Дрэян коротко сплюнул сквозь широкую щелку между передними зубами. Столько сброда зАраз на Оритане вовек не бывало... Кого только сюда ни принесло осквернять большой священный праздник! Ну и рожи!

Он хохотнул в ответ на ловко отпущенную шуточку приятеля, Хадда, и глотнул из бутылки кислого сока, привезенного с Оритана: здесь такого делать не умеют, а пить всякую гадость, тем более, спиртное - ну уж нет! Здоровее от этого не станешь, а его принцип, как и принцип всей организации - "Здоровье и сила прежде всего!".

Дрэян, Хадд и множество других, подобных им, оританян прилетели в Кула-Ори недавно. На родине их не особенно приветствовали: неразрешенные группировки были как бельмо на глазу у правительства. Да еще и такие, как "габ-шостеры" в любом их проявлении. Течение, в котором участвовали Дрэян и Хадд, считалось наиболее радикалистским.
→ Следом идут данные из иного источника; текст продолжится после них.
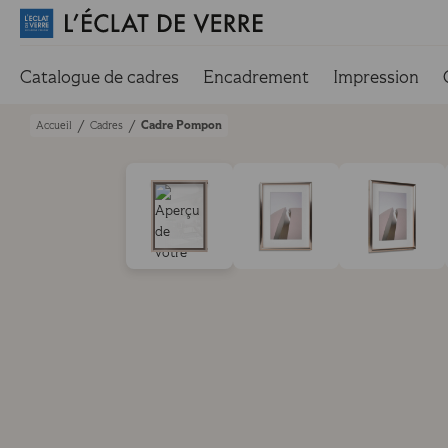
Catalogue de cadres
Encadrement
Impression
Cadre Pompon
/
/
Accueil
Cadres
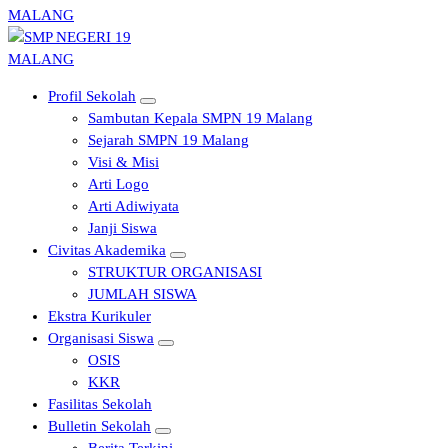
SMP NEGERI 19 MALANG
Profil Sekolah
SMP NEGERI 19 MALANG
Sambutan Kepala SMPN 19 Malang
Sejarah SMPN 19 Malang
Visi & Misi
Arti Logo
Arti Adiwiyata
Janji Siswa
Civitas Akademika
STRUKTUR ORGANISASI
JUMLAH SISWA
Ekstra Kurikuler
Organisasi Siswa
OSIS
KKR
Fasilitas Sekolah
Bulletin Sekolah
Berita Terkini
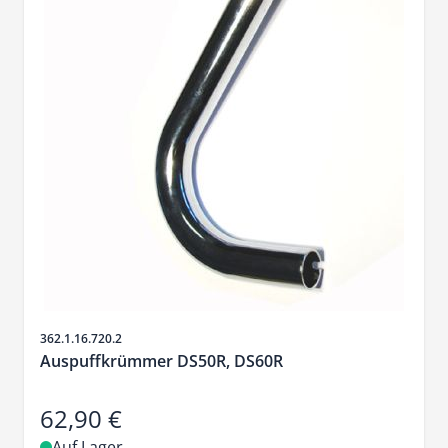
Artikelnr.
362.1.16.720.2
Auspuffkrümmer DS50R, DS60R
62,90 €
Auf Lager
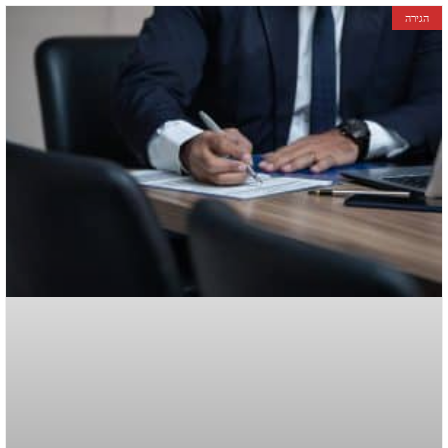
הגירה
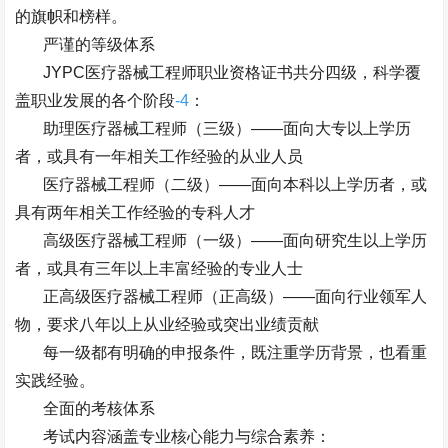
的旗帜和榜样。
严谨的等级体系
JYPC
医疗器械工程师职业资格证书共分四级，科学覆
盖职业发展的各个阶段
-4
：
助理医疗器械工程师（三级）
——
面向大专以上学历
者，或具有一年相关工作经验的从业人员
医疗器械工程师（二级）
——
面向本科以上学历者，或
具有两年相关工作经验的专科人才
高级医疗器械工程师（一级）
——
面向研究生以上学历
者，或具有三年以上丰富经验的专业人士
正高级医疗器械工程师（正高级）
——
面向行业领军人
物，要求八年以上从业经验或突出业绩贡献
每一级都有明确的申报条件，既注重学历背景，也看重
实践经验。
全面的考核体系
考试内容涵盖专业核心能力与综合素养：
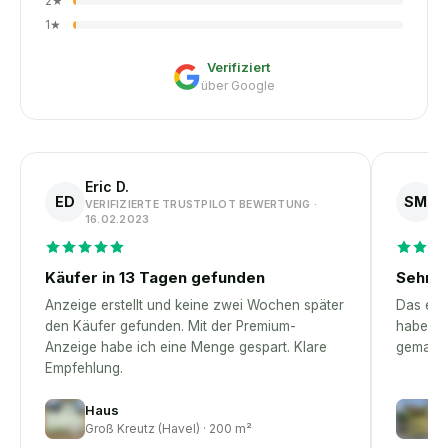
2
★
1
★
Verifiziert
über Google
Eric D.
S
ED
SM
VERIFIZIERTE TRUSTPILOT BEWERTUNG ·
V
16.02.2023
1
Käufer in 13 Tagen gefunden
Sehr p
Anzeige erstellt und keine zwei Wochen später
Das erst
den Käufer gefunden. Mit der Premium-
habe – 
Anzeige habe ich eine Menge gespart. Klare
gemacht
Empfehlung.
Haus
H
Groß Kreutz (Havel) · 200 m²
S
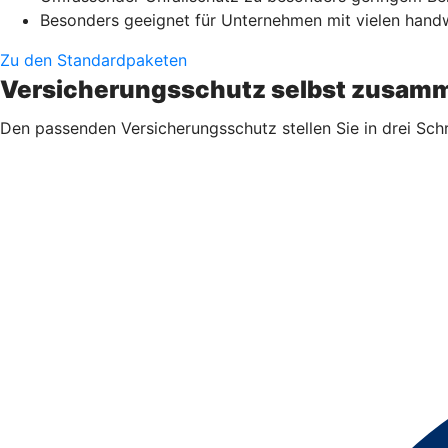
Besonders geeignet für Unternehmen mit vielen handwe
Zu den Standardpaketen
Versicherungsschutz selbst zusamm
Den passenden Versicherungsschutz stellen Sie in drei Sch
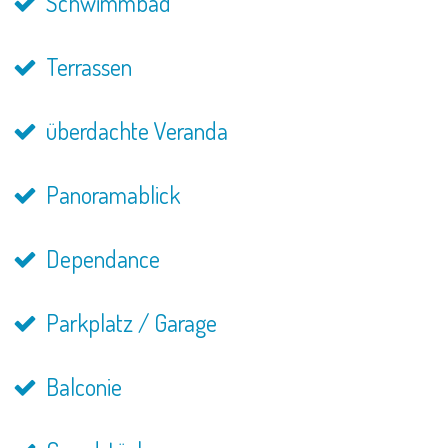
Schwimmbad
Terrassen
überdachte Veranda
Panoramablick
Dependance
Parkplatz / Garage
Balconie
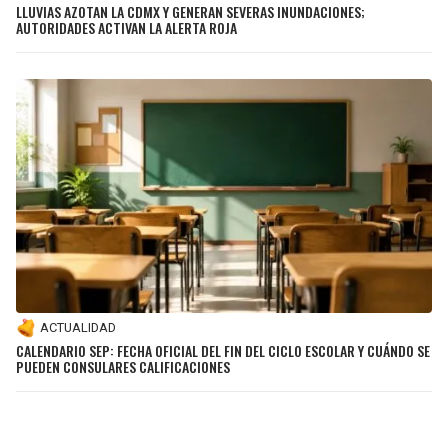
LLUVIAS AZOTAN LA CDMX Y GENERAN SEVERAS INUNDACIONES;
AUTORIDADES ACTIVAN LA ALERTA ROJA
ACTUALIDAD
CALENDARIO SEP: FECHA OFICIAL DEL FIN DEL CICLO ESCOLAR Y CUÁNDO SE
PUEDEN CONSULARES CALIFICACIONES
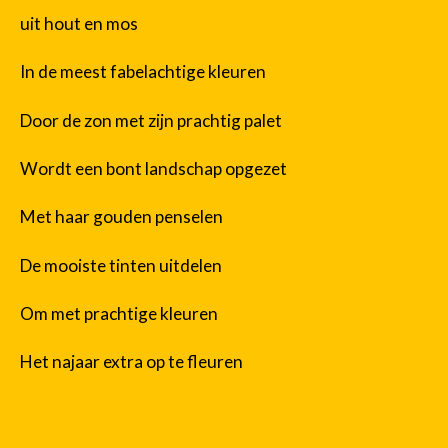
uit hout en mos
In de meest fabelachtige kleuren
Door de zon met zijn prachtig palet
Wordt een bont landschap opgezet
Met haar gouden penselen
De mooiste tinten uitdelen
Om met prachtige kleuren
Het najaar extra op te fleuren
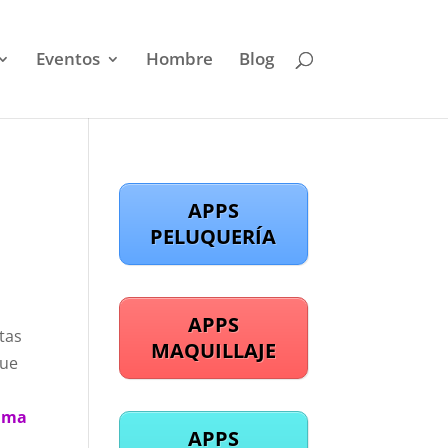
Eventos
Hombre
Blog
APPS
PELUQUERÍA
APPS
tas
MAQUILLAJE
que
sima
APPS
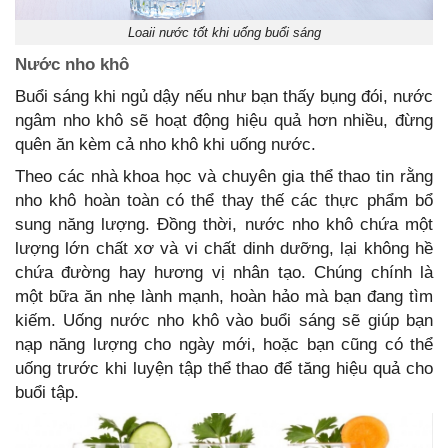
Loaii nước tốt khi uống buổi sáng
Nước nho khô
Buổi sáng khi ngủ dậy nếu như bạn thấy bụng đói, nước
ngâm nho khô sẽ hoạt động hiệu quả hơn nhiều, đừng
quên ăn kèm cả nho khô khi uống nước.
Theo các nhà khoa học và chuyên gia thể thao tin rằng
nho khô hoàn toàn có thể thay thế các thực phẩm bổ
sung năng lượng. Đồng thời, nước nho khô chứa một
lượng lớn chất xơ và vi chất dinh dưỡng, lại không hề
chứa đường hay hương vị nhân tạo. Chúng chính là
một bữa ăn nhẹ lành mạnh, hoàn hảo mà bạn đang tìm
kiếm. Uống nước nho khô vào buổi sáng sẽ giúp bạn
nạp năng lượng cho ngày mới, hoặc bạn cũng có thể
uống trước khi luyện tập thể thao để tăng hiệu quả cho
buổi tập.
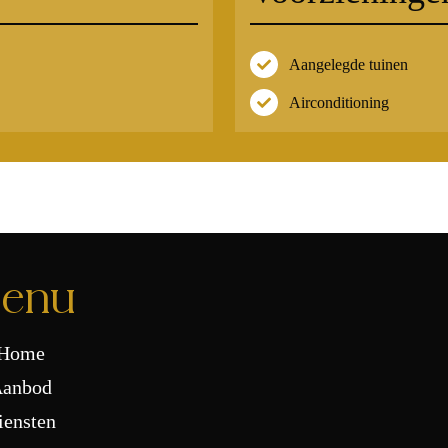
Aangelegde tuinen
Airconditioning
enu
Home
anbod
iensten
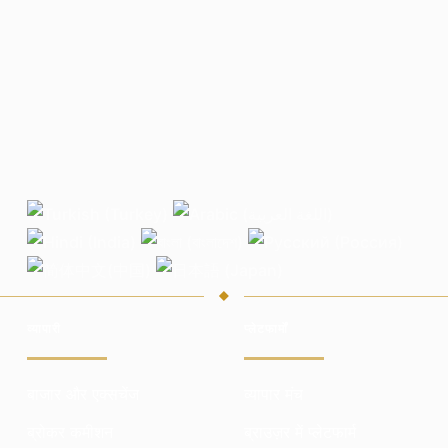
व्यापारी
प्लेटफार्मों
बाजार और एक्सचेंज
व्यापार मंच
ब्रोकर कमीशन
ब्राउज़र में प्लेटफार्म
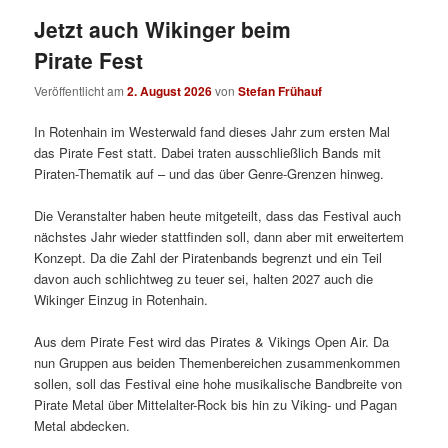
Jetzt auch Wikinger beim
Pirate Fest
Veröffentlicht am
2. August 2026
von
Stefan Frühauf
In Rotenhain im Westerwald fand dieses Jahr zum ersten Mal
das Pirate Fest statt. Dabei traten ausschließlich Bands mit
Piraten-Thematik auf – und das über Genre-Grenzen hinweg.
Die Veranstalter haben heute mitgeteilt, dass das Festival auch
nächstes Jahr wieder stattfinden soll, dann aber mit erweitertem
Konzept. Da die Zahl der Piratenbands begrenzt und ein Teil
davon auch schlichtweg zu teuer sei, halten 2027 auch die
Wikinger Einzug in Rotenhain.
Aus dem Pirate Fest wird das Pirates & Vikings Open Air. Da
nun Gruppen aus beiden Themenbereichen zusammenkommen
sollen, soll das Festival eine hohe musikalische Bandbreite von
Pirate Metal über Mittelalter-Rock bis hin zu Viking- und Pagan
Metal abdecken.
Их называли "тес-габами", и все нормальные, более или менее дружившие с собственными головами оританяне старались держаться от них подальше, ибо "чистых" ори за последние пятьсот лет почти совсем не осталось: перемешались с вонючими северянами, а теперь того и гляди начнут совокупляться с полудикими обезьянами...

Хадд очень уважал здешнего лидера, Ала, и часто поговаривал, что все "габ-шостеры" должны непременно задружить с ним и прочими миссионерами, ибо бывший инженер-астрофизик толковый мужик, а с силой надо считаться, тогда и дела пойдут. Дрэян в душе не соглашался с ним: в его глазах, этот Ал, наоборот, был растяпой и предателем. Мало того, что у него, типичного ори, южанина, была жена с внешностью северянки (как и друг-экономист, кстати), так вдобавок он прилучал к себе поганых аборигенов и даже супруге своей позволил возиться с ними. И не брезгует он после этого с нею спать? И разве все это - не предательство?! Но оба - и Дрэян, и Хадд - сходились на том, что силу уважать все-таки придется, а силой и реальной властью здесь покуда обладали вчерашние миссионеры, которые подняли весь этот город и приветили у себя бегущих от стужи и развала некогда могущественного государства земляков.